Discussion:
Tuning Myri10ge driver and missing myri10ge.conf
Don
2011-04-21 21:55:05 UTC
Permalink
I have several OpenIndiana b147 boxes serving as a NAS heads with a dual port Myricom 10G NIC in each head.

The 10G network has been used for testing and we've been gathering performance numbers. We're ready to enable jumbo frames but I don't see a /kernel/drv/myri10ge.conf file in which to make the changes. Anyone know why the file might be missing? I don't see it on any of the OI boxes I've checked.

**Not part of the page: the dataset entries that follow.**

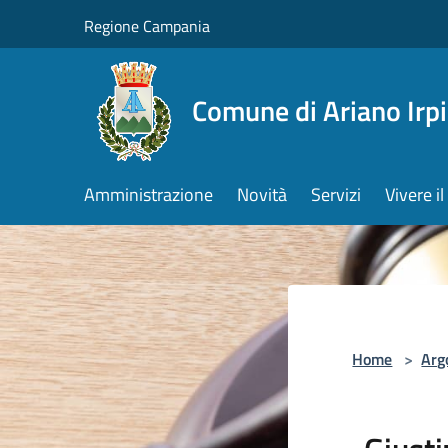
Salta al contenuto principale
Regione Campania
Comune di Ariano Irp
Amministrazione
Novità
Servizi
Vivere 
Home
>
Arg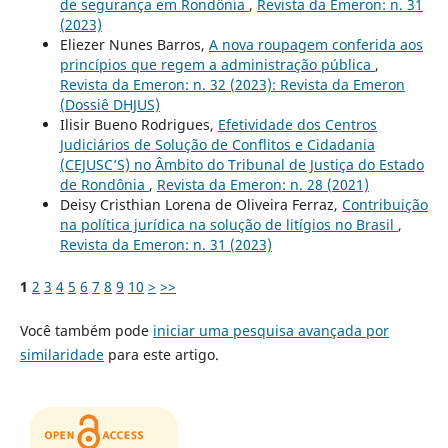
de segurança em Rondônia
,
Revista da Emeron: n. 31
(2023)
Eliezer Nunes Barros,
A nova roupagem conferida aos
princípios que regem a administração pública
,
Revista da Emeron: n. 32 (2023): Revista da Emeron
(Dossiê DHJUS)
Ilisir Bueno Rodrigues,
Efetividade dos Centros
Judiciários de Solução de Conflitos e Cidadania
(CEJUSC’S) no Âmbito do Tribunal de Justiça do Estado
de Rondônia
,
Revista da Emeron: n. 28 (2021)
Deisy Cristhian Lorena de Oliveira Ferraz,
Contribuição
na política jurídica na solução de litígios no Brasil
,
Revista da Emeron: n. 31 (2023)
1
2
3
4
5
6
7
8
9
10
>
>>
Você também pode
iniciar uma pesquisa avançada por
similaridade
para este artigo.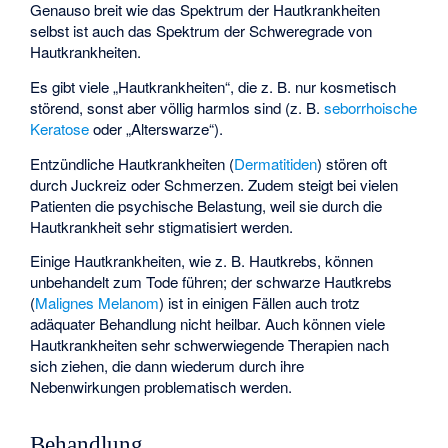
Genauso breit wie das Spektrum der Hautkrankheiten
selbst ist auch das Spektrum der Schweregrade von
Hautkrankheiten.
Es gibt viele „Hautkrankheiten“, die z. B. nur kosmetisch
störend, sonst aber völlig harmlos sind (z. B.
seborrhoische
Keratose
oder „Alterswarze“).
Entzündliche Hautkrankheiten (
Dermatitiden
) stören oft
durch Juckreiz oder Schmerzen. Zudem steigt bei vielen
Patienten die psychische Belastung, weil sie durch die
Hautkrankheit sehr stigmatisiert werden.
Einige Hautkrankheiten, wie z. B. Hautkrebs, können
unbehandelt zum Tode führen; der schwarze Hautkrebs
(
Malignes Melanom
) ist in einigen Fällen auch trotz
adäquater Behandlung nicht heilbar. Auch können viele
Hautkrankheiten sehr schwerwiegende Therapien nach
sich ziehen, die dann wiederum durch ihre
Nebenwirkungen problematisch werden.
Behandlung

Can anyone recommend network tuning parameters that we should consider using for a NAS box serving as an ISCSI target with dual 10g interfaces for 25 ESX servers (1G Interfaces)?

Myricom has several recommendations:
/etc/system:
set ddi_msix_alloc_limit=8
set pcplusmp:apic_multi_msi_max=8
set pcplusmp:apic_msix_max=8
set pcplusmp:apic_intr_policy=1

/etc/kernel/myri10ge.conf:
myri10ge_bigbufs_initial=4096;
myri10ge_bigbufs_max=32768;

Might be helpful:
myri10ge_lro=1;
myri10ge_lro_max_aggr=2;

For Low Latency:
myri10ge_use_msix=0;
myri10ge_intr_coal_delay=0;

Any opinions on:
myri10ge_max_slices=1;

There are 20-odd ESX servers accessing this host at the same time- would additional slices be useful?

Is there any consensus on whether a low latency or high bandwidth configuration would be more useful for this sort of environment?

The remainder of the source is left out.